> [Input data]:
=== Section Start ===

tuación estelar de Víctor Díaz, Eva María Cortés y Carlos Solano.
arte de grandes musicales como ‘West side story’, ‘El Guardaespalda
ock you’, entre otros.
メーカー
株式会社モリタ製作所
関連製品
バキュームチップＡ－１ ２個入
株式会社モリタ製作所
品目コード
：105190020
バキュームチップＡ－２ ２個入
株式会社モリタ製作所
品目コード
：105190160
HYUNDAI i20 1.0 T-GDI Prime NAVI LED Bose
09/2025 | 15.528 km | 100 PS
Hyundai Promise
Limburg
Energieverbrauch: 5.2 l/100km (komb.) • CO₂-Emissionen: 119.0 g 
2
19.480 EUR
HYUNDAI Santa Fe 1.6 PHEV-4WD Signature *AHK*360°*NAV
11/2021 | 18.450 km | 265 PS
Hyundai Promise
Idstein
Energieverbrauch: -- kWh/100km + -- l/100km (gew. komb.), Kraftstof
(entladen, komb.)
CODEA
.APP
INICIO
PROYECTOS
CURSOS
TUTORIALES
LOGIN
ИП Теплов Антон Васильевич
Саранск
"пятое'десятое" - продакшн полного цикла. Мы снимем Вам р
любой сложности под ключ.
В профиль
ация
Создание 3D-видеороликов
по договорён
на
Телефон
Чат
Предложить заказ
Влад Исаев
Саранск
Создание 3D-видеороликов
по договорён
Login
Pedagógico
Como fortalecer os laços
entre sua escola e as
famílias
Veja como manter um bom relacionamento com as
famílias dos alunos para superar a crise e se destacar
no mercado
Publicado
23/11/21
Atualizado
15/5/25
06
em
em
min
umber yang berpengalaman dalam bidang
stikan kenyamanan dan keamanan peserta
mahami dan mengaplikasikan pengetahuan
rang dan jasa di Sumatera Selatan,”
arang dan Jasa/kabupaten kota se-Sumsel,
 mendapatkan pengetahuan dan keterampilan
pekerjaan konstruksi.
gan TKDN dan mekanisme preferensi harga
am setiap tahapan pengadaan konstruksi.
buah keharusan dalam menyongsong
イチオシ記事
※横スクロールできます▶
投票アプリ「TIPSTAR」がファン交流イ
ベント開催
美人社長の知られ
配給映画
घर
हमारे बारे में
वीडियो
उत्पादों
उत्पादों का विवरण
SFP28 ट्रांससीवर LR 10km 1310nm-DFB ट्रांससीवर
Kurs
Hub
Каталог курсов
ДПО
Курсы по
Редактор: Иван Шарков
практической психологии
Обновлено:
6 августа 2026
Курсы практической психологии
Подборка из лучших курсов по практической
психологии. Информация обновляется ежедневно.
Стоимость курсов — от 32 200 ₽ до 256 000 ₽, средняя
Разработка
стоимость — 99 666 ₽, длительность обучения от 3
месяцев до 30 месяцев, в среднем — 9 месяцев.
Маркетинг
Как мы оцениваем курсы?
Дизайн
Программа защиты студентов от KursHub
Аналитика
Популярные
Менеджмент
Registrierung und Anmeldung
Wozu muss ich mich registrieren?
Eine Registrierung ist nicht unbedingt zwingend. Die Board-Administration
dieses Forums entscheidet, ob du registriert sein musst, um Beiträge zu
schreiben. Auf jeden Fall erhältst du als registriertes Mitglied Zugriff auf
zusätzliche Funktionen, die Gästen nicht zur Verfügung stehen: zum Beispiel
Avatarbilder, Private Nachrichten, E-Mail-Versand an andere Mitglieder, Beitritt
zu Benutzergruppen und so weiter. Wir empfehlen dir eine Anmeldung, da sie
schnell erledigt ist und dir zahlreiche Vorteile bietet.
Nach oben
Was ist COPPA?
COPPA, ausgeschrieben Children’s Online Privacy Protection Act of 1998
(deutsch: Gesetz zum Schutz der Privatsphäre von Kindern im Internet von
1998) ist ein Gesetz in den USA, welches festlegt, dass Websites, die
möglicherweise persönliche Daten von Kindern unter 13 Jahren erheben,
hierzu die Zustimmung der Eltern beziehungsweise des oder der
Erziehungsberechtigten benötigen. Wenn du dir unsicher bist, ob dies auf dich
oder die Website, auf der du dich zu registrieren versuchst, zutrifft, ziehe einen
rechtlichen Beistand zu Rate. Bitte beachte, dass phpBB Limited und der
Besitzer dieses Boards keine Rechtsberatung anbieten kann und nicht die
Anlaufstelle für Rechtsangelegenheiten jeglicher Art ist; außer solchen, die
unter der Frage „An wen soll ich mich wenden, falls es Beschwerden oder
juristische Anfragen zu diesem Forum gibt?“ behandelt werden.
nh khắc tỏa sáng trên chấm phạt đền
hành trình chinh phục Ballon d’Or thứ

=== Section End ===

> [What you need to do]: The required output is the entries from their opening line through the line holding "HYUNDAI i20 1.0 T-GDI Prime NAVI LED Bose", repeated exactly, with both end lines kept.

> [Result of this exercise]:
tuación estelar de Víctor Díaz, Eva María Cortés y Carlos Solano.
arte de grandes musicales como ‘West side story’, ‘El Guardaespalda
ock you’, entre otros.
メーカー
株式会社モリタ製作所
関連製品
バキュームチップＡ－１ ２個入
株式会社モリタ製作所
品目コード
：105190020
バキュームチップＡ－２ ２個入
株式会社モリタ製作所
品目コード
：105190160
HYUNDAI i20 1.0 T-GDI Prime NAVI LED Bose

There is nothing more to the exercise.